RAW DATA
- Opening Delimiter -

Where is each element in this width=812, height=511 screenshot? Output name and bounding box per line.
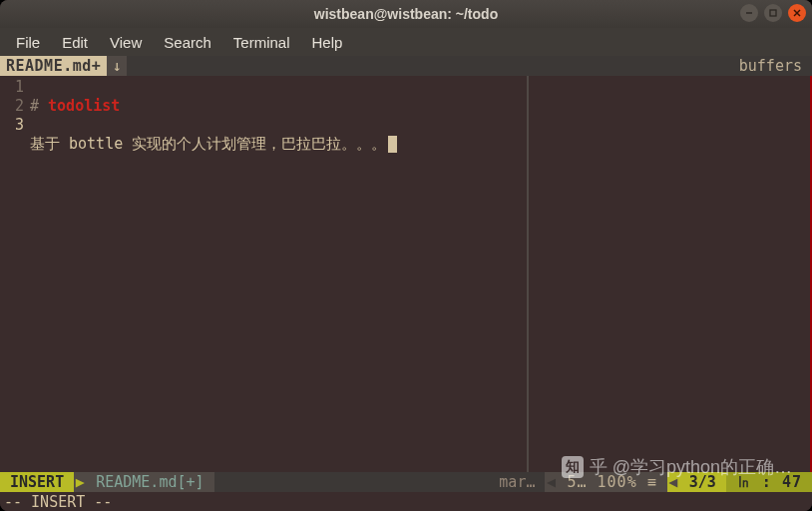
markdown-heading: todolist xyxy=(48,97,120,115)
code-content[interactable]: # todolist 基于 bottle 实现的个人计划管理，巴拉巴拉。。。 xyxy=(30,76,812,472)
code-line: 基于 bottle 实现的个人计划管理，巴拉巴拉。。。 xyxy=(30,135,386,153)
buffer-line-spacer xyxy=(127,56,728,76)
text-cursor xyxy=(388,136,397,153)
minimize-button[interactable] xyxy=(740,4,758,22)
buffer-tab-arrow-icon: ↓ xyxy=(107,56,127,76)
maximize-button[interactable] xyxy=(764,4,782,22)
editor-area[interactable]: 1 2 3 # todolist 基于 bottle 实现的个人计划管理，巴拉巴… xyxy=(0,76,812,472)
line-number: 2 xyxy=(0,97,24,116)
svg-rect-1 xyxy=(770,10,776,16)
titlebar: wistbean@wistbean: ~/todo xyxy=(0,0,812,28)
menu-search[interactable]: Search xyxy=(154,31,221,54)
command-line[interactable]: -- INSERT -- xyxy=(0,492,812,511)
status-spacer xyxy=(214,472,490,492)
separator-icon: ◀ xyxy=(667,472,679,492)
line-number-gutter: 1 2 3 xyxy=(0,76,30,472)
status-filename: README.md[+] xyxy=(86,472,213,492)
vertical-split-bar[interactable] xyxy=(527,76,529,472)
menu-file[interactable]: File xyxy=(6,31,50,54)
status-encoding: 5… 100% ≡ xyxy=(557,472,666,492)
buffer-tab-active[interactable]: README.md+ xyxy=(0,56,107,76)
status-percent: 3/3 xyxy=(679,472,726,492)
line-number-current: 3 xyxy=(0,116,24,135)
markdown-hash: # xyxy=(30,97,39,115)
menu-help[interactable]: Help xyxy=(302,31,353,54)
buffer-line-label: buffers xyxy=(729,56,812,76)
separator-icon: ▶ xyxy=(74,472,86,492)
line-number: 1 xyxy=(0,78,24,97)
window-title: wistbean@wistbean: ~/todo xyxy=(314,6,498,22)
menu-edit[interactable]: Edit xyxy=(52,31,98,54)
window-controls xyxy=(740,4,806,22)
menu-view[interactable]: View xyxy=(100,31,152,54)
close-button[interactable] xyxy=(788,4,806,22)
status-line: INSERT ▶ README.md[+] mar… ◀ 5… 100% ≡ ◀… xyxy=(0,472,812,492)
status-filetype: mar… xyxy=(489,472,545,492)
menubar: File Edit View Search Terminal Help xyxy=(0,28,812,56)
menu-terminal[interactable]: Terminal xyxy=(223,31,300,54)
status-mode: INSERT xyxy=(0,472,74,492)
status-position: ㏑ : 47 xyxy=(726,472,812,492)
separator-icon: ◀ xyxy=(545,472,557,492)
terminal-window: wistbean@wistbean: ~/todo File Edit View… xyxy=(0,0,812,511)
buffer-line: README.md+ ↓ buffers xyxy=(0,56,812,76)
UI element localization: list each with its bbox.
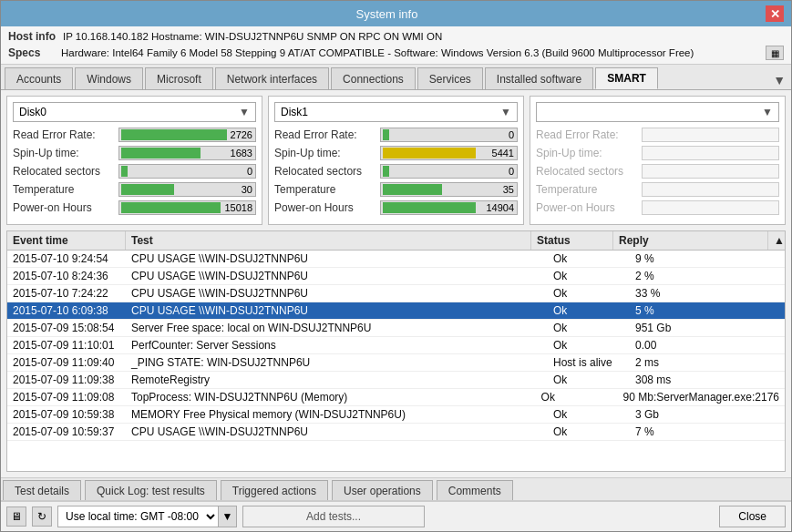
disk1-read-error-field: Read Error Rate: 0	[274, 128, 518, 142]
table-row[interactable]: 2015-07-10 9:24:54 CPU USAGE \\WIN-DSUJ2…	[7, 251, 785, 268]
disk1-spinup-fill	[383, 148, 476, 159]
timezone-select-arrow[interactable]: ▼	[218, 506, 236, 527]
bottom-tab-comments[interactable]: Comments	[437, 480, 513, 500]
tab-installed-software[interactable]: Installed software	[485, 67, 593, 89]
disk0-read-error-fill	[121, 129, 227, 140]
disk0-relocated-field: Relocated sectors 0	[13, 164, 256, 179]
disk-empty-read-error-label: Read Error Rate:	[536, 128, 636, 141]
disk1-poweron-fill	[383, 202, 476, 213]
disk-empty-selector[interactable]: ▼	[536, 102, 779, 122]
disk-empty-spinup-field: Spin-Up time:	[536, 146, 779, 160]
timezone-select[interactable]: Use local time: GMT -08:00	[58, 506, 218, 527]
table-row[interactable]: 2015-07-09 11:09:38 RemoteRegistry Ok 30…	[7, 372, 785, 389]
disk1-temp-value: 35	[503, 184, 514, 195]
tab-bar: Accounts Windows Microsoft Network inter…	[1, 65, 791, 90]
table-row[interactable]: 2015-07-10 8:24:36 CPU USAGE \\WIN-DSUJ2…	[7, 268, 785, 285]
disk1-temp-bar: 35	[380, 182, 518, 197]
th-event-time: Event time	[7, 231, 126, 250]
table-row[interactable]: 2015-07-10 7:24:22 CPU USAGE \\WIN-DSUJ2…	[7, 285, 785, 302]
bottom-tab-triggered-actions[interactable]: Triggered actions	[221, 480, 328, 500]
tab-microsoft[interactable]: Microsoft	[145, 67, 213, 89]
disk1-relocated-field: Relocated sectors 0	[274, 164, 518, 179]
tab-smart[interactable]: SMART	[595, 67, 658, 89]
title-bar: System info ✕	[1, 1, 791, 26]
add-tests-button[interactable]: Add tests...	[242, 506, 425, 527]
disk1-spinup-label: Spin-Up time:	[274, 147, 375, 159]
bottom-tab-user-operations[interactable]: User operations	[332, 480, 433, 500]
table-row[interactable]: 2015-07-09 11:10:01 PerfCounter: Server …	[7, 337, 785, 354]
disk1-temp-field: Temperature 35	[274, 182, 518, 197]
disk0-relocated-value: 0	[247, 166, 252, 177]
table-row[interactable]: 2015-07-09 11:09:40 _PING STATE: WIN-DSU…	[7, 354, 785, 372]
table-row[interactable]: 2015-07-09 11:09:08 TopProcess: WIN-DSUJ…	[7, 389, 785, 406]
disk0-relocated-bar: 0	[118, 164, 256, 179]
close-window-button[interactable]: ✕	[766, 5, 784, 22]
table-row-selected[interactable]: 2015-07-10 6:09:38 CPU USAGE \\WIN-DSUJ2…	[7, 302, 785, 320]
disk0-read-error-field: Read Error Rate: 2726	[13, 128, 256, 142]
disk-empty-relocated-label: Relocated sectors	[536, 165, 636, 178]
table-row[interactable]: 2015-07-09 10:59:38 MEMORY Free Physical…	[7, 406, 785, 424]
bottom-tab-quick-log[interactable]: Quick Log: test results	[85, 480, 217, 500]
disk1-relocated-fill	[383, 166, 389, 177]
disk-panels-row: Disk0 ▼ Read Error Rate: 2726 Spin-Up ti…	[6, 96, 786, 225]
disk1-read-error-fill	[383, 129, 389, 140]
disk0-name: Disk0	[19, 106, 46, 118]
tab-network-interfaces[interactable]: Network interfaces	[215, 67, 329, 89]
table-header: Event time Test Status Reply ▲	[7, 231, 785, 251]
disk-empty-poweron-field: Power-on Hours	[536, 200, 779, 215]
table-row[interactable]: 2015-07-09 15:08:54 Server Free space: l…	[7, 320, 785, 337]
footer: 🖥 ↻ Use local time: GMT -08:00 ▼ Add tes…	[1, 501, 791, 531]
host-info-label: Host info	[8, 30, 56, 43]
table-row[interactable]: 2015-07-09 10:59:37 CPU USAGE \\WIN-DSUJ…	[7, 424, 785, 441]
tab-accounts[interactable]: Accounts	[5, 67, 73, 89]
disk-empty-read-error-field: Read Error Rate:	[536, 128, 779, 142]
disk0-selector[interactable]: Disk0 ▼	[13, 102, 256, 122]
disk1-selector[interactable]: Disk1 ▼	[274, 102, 518, 122]
specs-value: Hardware: Intel64 Family 6 Model 58 Step…	[61, 47, 694, 58]
timezone-select-wrap: Use local time: GMT -08:00 ▼	[57, 506, 237, 527]
disk-empty-panel: ▼ Read Error Rate: Spin-Up time: Relocat…	[530, 96, 786, 225]
disk-empty-temp-bar	[642, 182, 779, 197]
host-info-value: IP 10.168.140.182 Hostname: WIN-DSUJ2TNN…	[63, 31, 442, 42]
disk-empty-read-error-bar	[642, 128, 779, 142]
disk0-poweron-bar: 15018	[118, 200, 256, 215]
footer-icon-2[interactable]: ↻	[32, 506, 52, 527]
specs-label: Specs	[8, 46, 54, 59]
disk1-read-error-value: 0	[509, 129, 514, 140]
disk-empty-spinup-label: Spin-Up time:	[536, 147, 636, 159]
disk1-dropdown-arrow: ▼	[500, 106, 511, 118]
disk0-spinup-value: 1683	[231, 148, 252, 159]
tab-services[interactable]: Services	[417, 67, 483, 89]
bottom-tab-test-details[interactable]: Test details	[3, 480, 81, 500]
disk-empty-relocated-field: Relocated sectors	[536, 164, 779, 179]
disk0-temp-label: Temperature	[13, 183, 113, 196]
specs-row: Specs Hardware: Intel64 Family 6 Model 5…	[8, 46, 784, 60]
disk0-relocated-label: Relocated sectors	[13, 165, 113, 178]
disk1-poweron-value: 14904	[486, 202, 514, 213]
tab-connections[interactable]: Connections	[331, 67, 416, 89]
disk0-panel: Disk0 ▼ Read Error Rate: 2726 Spin-Up ti…	[6, 96, 262, 225]
disk1-relocated-value: 0	[509, 166, 514, 177]
close-button[interactable]: Close	[719, 506, 786, 527]
tab-scroll-arrow[interactable]: ▼	[767, 71, 791, 89]
disk1-spinup-value: 5441	[492, 148, 514, 159]
events-table: Event time Test Status Reply ▲ 2015-07-1…	[6, 230, 786, 472]
disk-empty-spinup-bar	[642, 146, 779, 160]
th-reply: Reply	[613, 231, 768, 250]
specs-icon-button[interactable]: ▦	[766, 46, 784, 60]
disk0-read-error-bar: 2726	[118, 128, 256, 142]
th-status: Status	[531, 231, 613, 250]
disk0-temp-bar: 30	[118, 182, 256, 197]
table-body[interactable]: 2015-07-10 9:24:54 CPU USAGE \\WIN-DSUJ2…	[7, 251, 785, 471]
host-info-row: Host info IP 10.168.140.182 Hostname: WI…	[8, 30, 784, 43]
disk1-relocated-label: Relocated sectors	[274, 165, 375, 178]
disk-empty-relocated-bar	[642, 164, 779, 179]
tab-windows[interactable]: Windows	[75, 67, 143, 89]
footer-icon-1[interactable]: 🖥	[6, 506, 26, 527]
disk1-poweron-field: Power-on Hours 14904	[274, 200, 518, 215]
disk0-read-error-label: Read Error Rate:	[13, 128, 113, 141]
disk0-poweron-value: 15018	[224, 202, 252, 213]
disk1-poweron-label: Power-on Hours	[274, 201, 375, 214]
disk1-spinup-bar: 5441	[380, 146, 518, 160]
disk1-temp-fill	[383, 184, 442, 195]
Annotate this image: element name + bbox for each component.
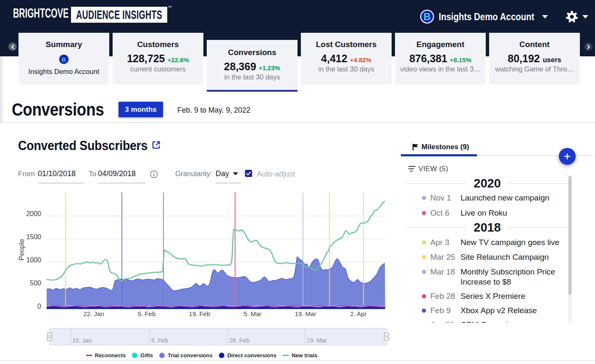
svg-text:19. Mar: 19. Mar [295, 310, 316, 317]
svg-text:5. Mar: 5. Mar [244, 310, 262, 317]
svg-text:0: 0 [37, 303, 41, 310]
svg-text:2000: 2000 [26, 210, 41, 217]
svg-text:5. Feb: 5. Feb [138, 310, 156, 317]
svg-text:2. Apr: 2. Apr [350, 310, 366, 317]
svg-text:B: B [424, 11, 431, 22]
svg-text:15. Jan: 15. Jan [72, 337, 92, 344]
svg-text:People: People [18, 239, 25, 260]
svg-text:19. Mar: 19. Mar [307, 337, 327, 344]
svg-text:26. Feb: 26. Feb [229, 337, 250, 344]
svg-text:1000: 1000 [26, 256, 41, 264]
svg-text:19. Feb: 19. Feb [189, 310, 211, 317]
svg-text:B: B [62, 56, 66, 63]
svg-text:22. Jan: 22. Jan [83, 310, 104, 317]
svg-text:5. Feb: 5. Feb [151, 337, 168, 344]
svg-text:500: 500 [30, 280, 41, 287]
svg-text:1500: 1500 [26, 233, 41, 240]
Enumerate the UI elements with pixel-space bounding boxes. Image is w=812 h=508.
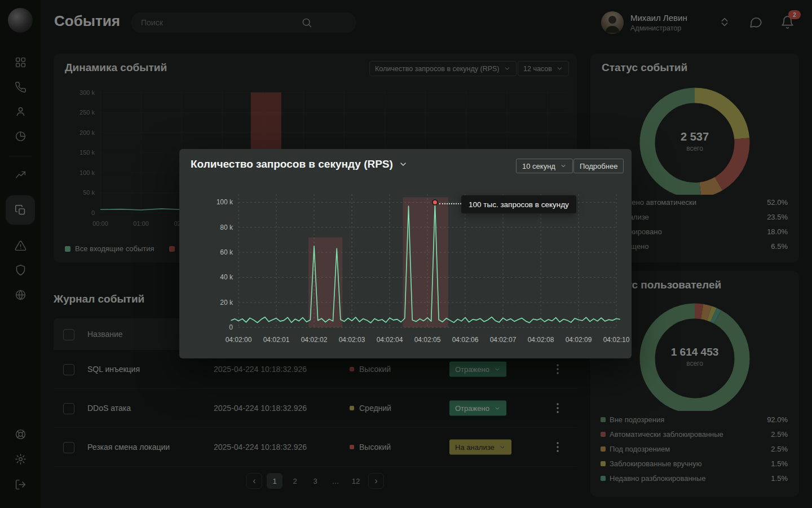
svg-text:04:02:06: 04:02:06: [452, 336, 479, 344]
svg-text:80 k: 80 k: [220, 224, 233, 231]
svg-text:100 k: 100 k: [217, 198, 233, 206]
svg-text:04:02:00: 04:02:00: [226, 336, 252, 344]
svg-text:04:02:10: 04:02:10: [603, 336, 630, 344]
svg-text:04:02:07: 04:02:07: [490, 336, 517, 344]
modal-title-text: Количество запросов в секунду (RPS): [191, 158, 393, 170]
modal-period-value: 10 секунд: [522, 162, 555, 170]
svg-text:04:02:02: 04:02:02: [301, 336, 328, 344]
tooltip-connector: [439, 203, 461, 204]
svg-text:40 k: 40 k: [220, 273, 233, 281]
svg-text:04:02:01: 04:02:01: [263, 336, 290, 344]
svg-text:20 k: 20 k: [220, 299, 233, 306]
svg-text:0: 0: [229, 323, 233, 331]
svg-text:04:02:05: 04:02:05: [414, 336, 441, 344]
svg-text:04:02:03: 04:02:03: [339, 336, 365, 344]
modal-period-select[interactable]: 10 секунд: [516, 159, 573, 173]
modal-title: Количество запросов в секунду (RPS): [191, 158, 408, 170]
details-button[interactable]: Подробнее: [573, 159, 624, 173]
chart-tooltip: 100 тыс. запросов в секунду: [461, 195, 576, 213]
svg-text:60 k: 60 k: [220, 248, 233, 256]
svg-text:04:02:04: 04:02:04: [377, 336, 403, 344]
svg-text:04:02:08: 04:02:08: [528, 336, 554, 344]
chevron-down-icon[interactable]: [399, 160, 408, 169]
svg-text:04:02:09: 04:02:09: [566, 336, 592, 344]
rps-modal: Количество запросов в секунду (RPS) 10 с…: [179, 149, 632, 358]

- Closing Delimiter -

WHAT YOU SHOULD DO
Display every line of the listing that contains the string "timezone".

RESULT FOR THIS TASK
timezone-select-arrow[interactable]: ▼	[218, 506, 236, 527]
timezone-select[interactable]: Use local time: GMT -08:00	[58, 506, 218, 527]
timezone-select-wrap: Use local time: GMT -08:00 ▼	[57, 506, 237, 527]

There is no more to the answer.